Changes in (A) proline, (B) tAsa content, (C) Asa/DHA ratio, and (D) specific activity of dehydroascorbate reductase (DHAR) in 2x and 3x genotypes under three water treatments: 70–100% pot capacity (black point, control), 45–55% pot capacity (grey points, water deficit), and five days after re-watering (blue point, recovery). All data are mean values (±S.E.) of 15 independent measurements (n = 15). Data were analyzed with ANOVA and Fisher’s LSD test (p < 0.05). Uppercase letters compare water treatments for each genotype.
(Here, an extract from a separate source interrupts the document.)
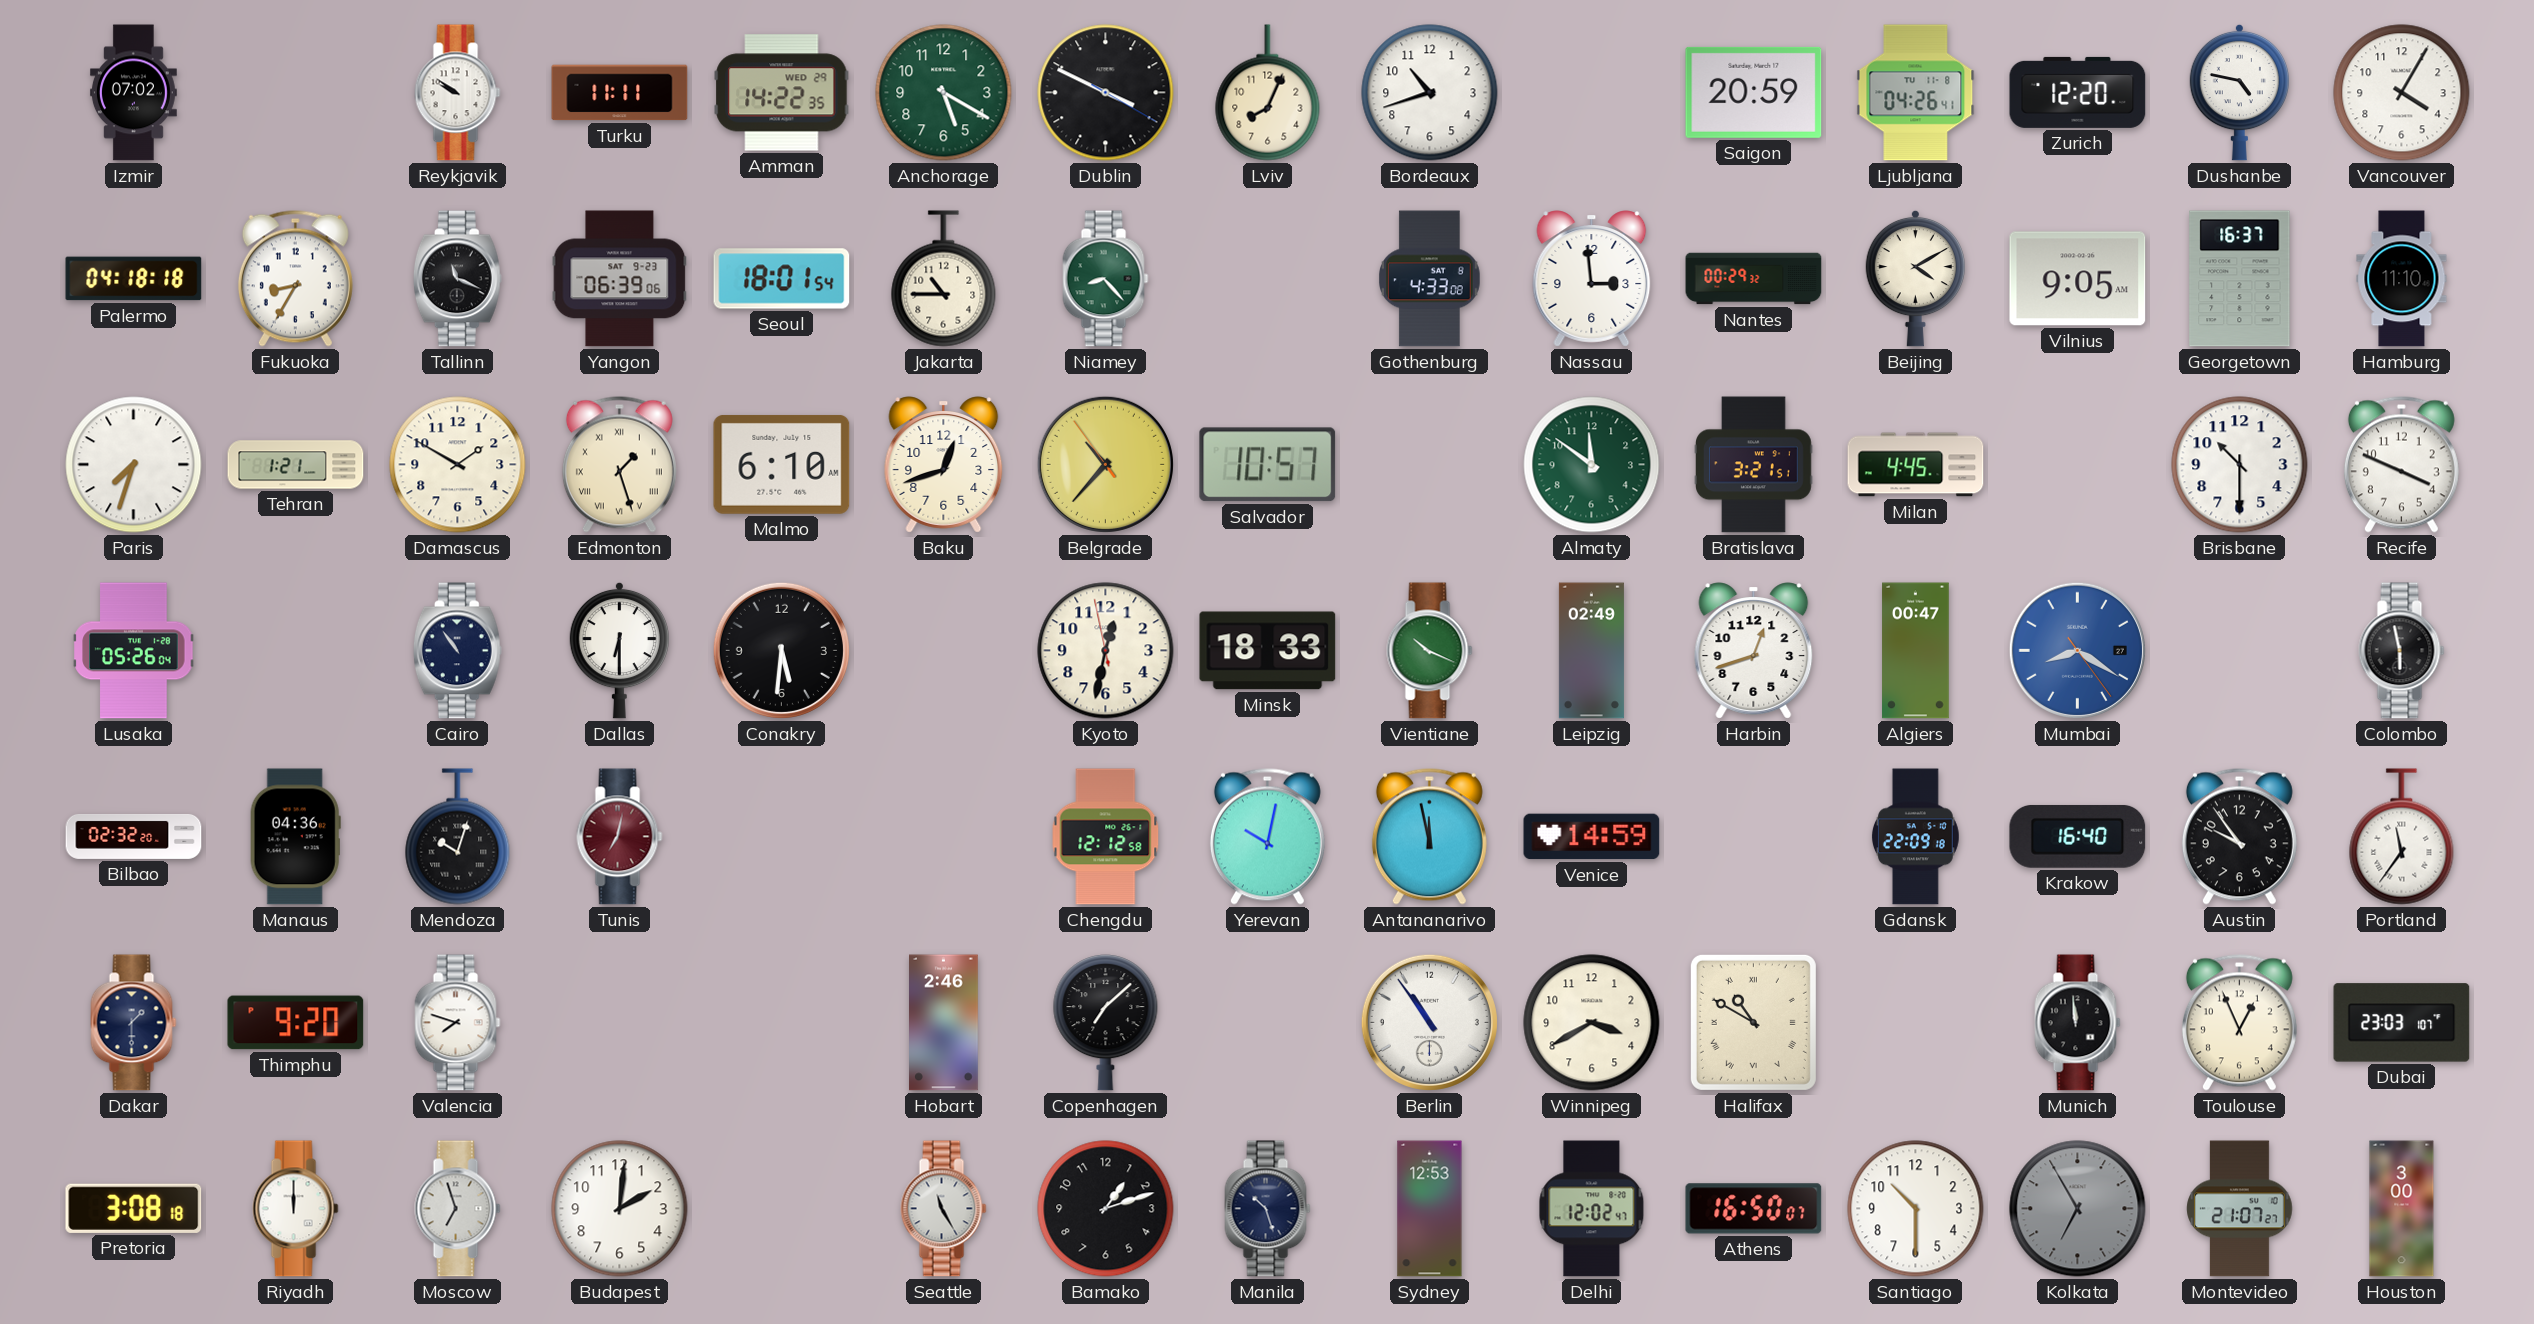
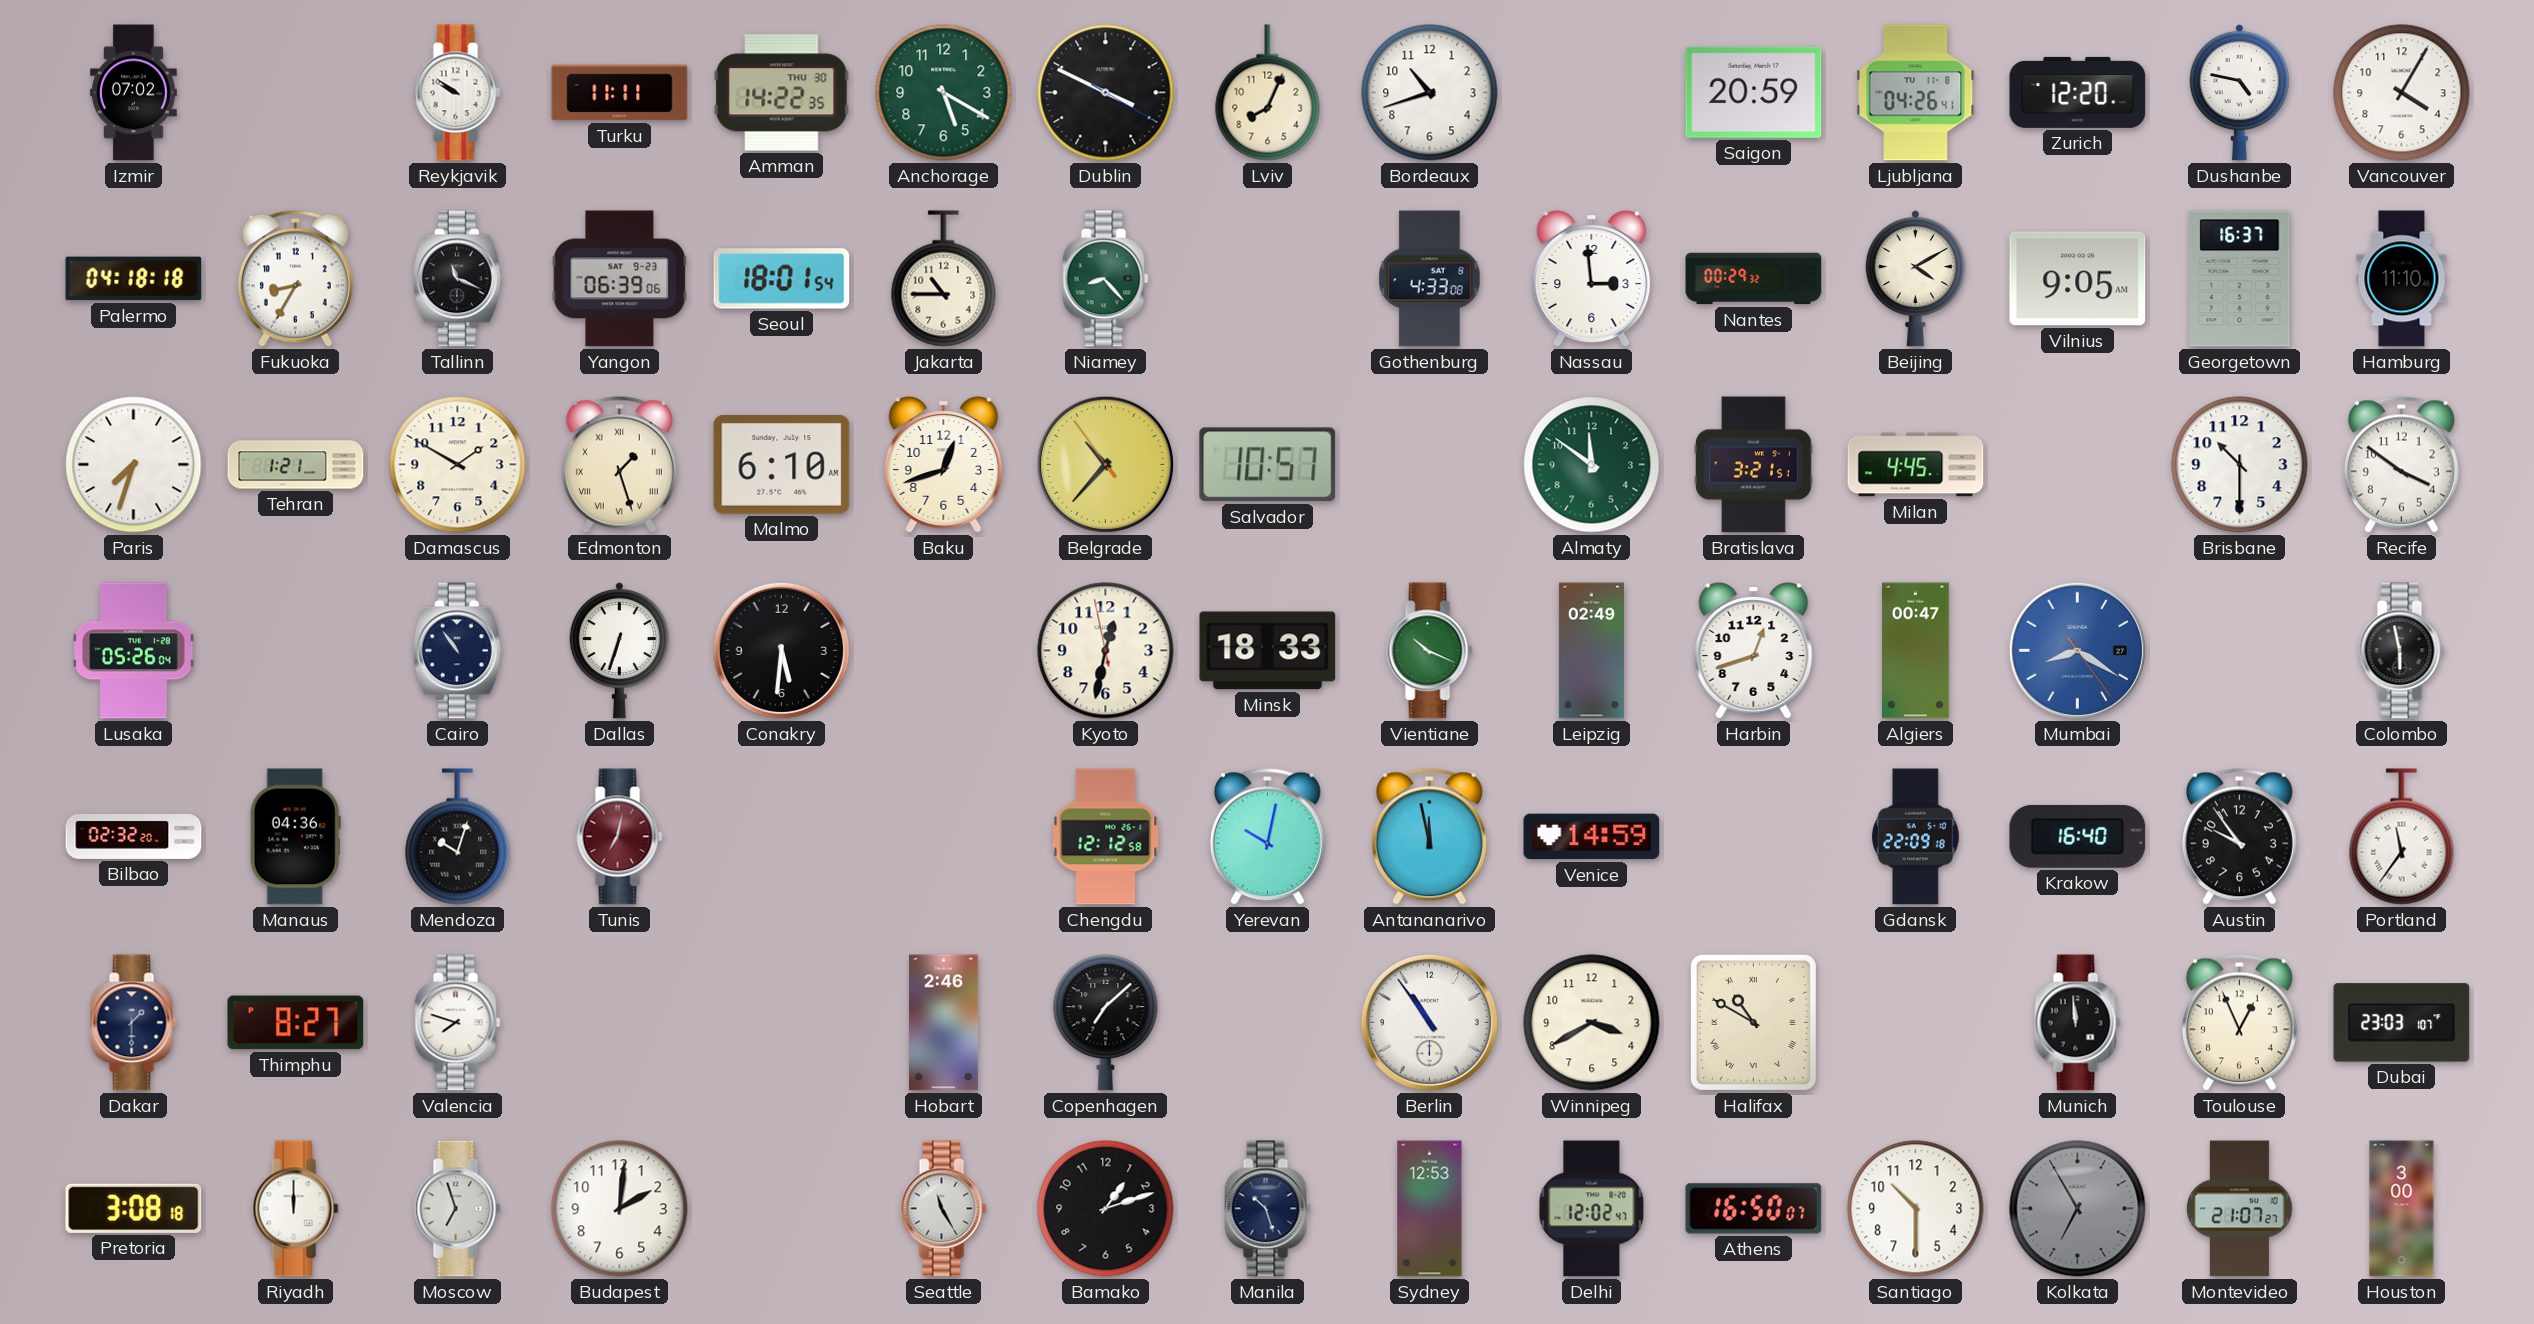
Amman date: WED 29 -> THU 30
Recife: 3:49 -> 3:51
Dallas: 6:30 -> 6:33
Thimphu: 9:20 -> 8:27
Lowercase letters compare genotype within the same water treatment.

Figure 5

Principal component analysis (PCA) performed on leaves of 2x and 3x genotypes subjected to water deficit. (A) Clustering of genotypes on the two first components and (B) contribution of each physiological and biochemical parameter to the two first components of PCA.

Figure 6

Principal component analysis (PCA) performed on leaves of 2x and 3x genotypes after the recovery period. (A) Clustering of genotypes on the two first components and (B) contribution of each physiological and biochemical parameter to the two first components of PCA.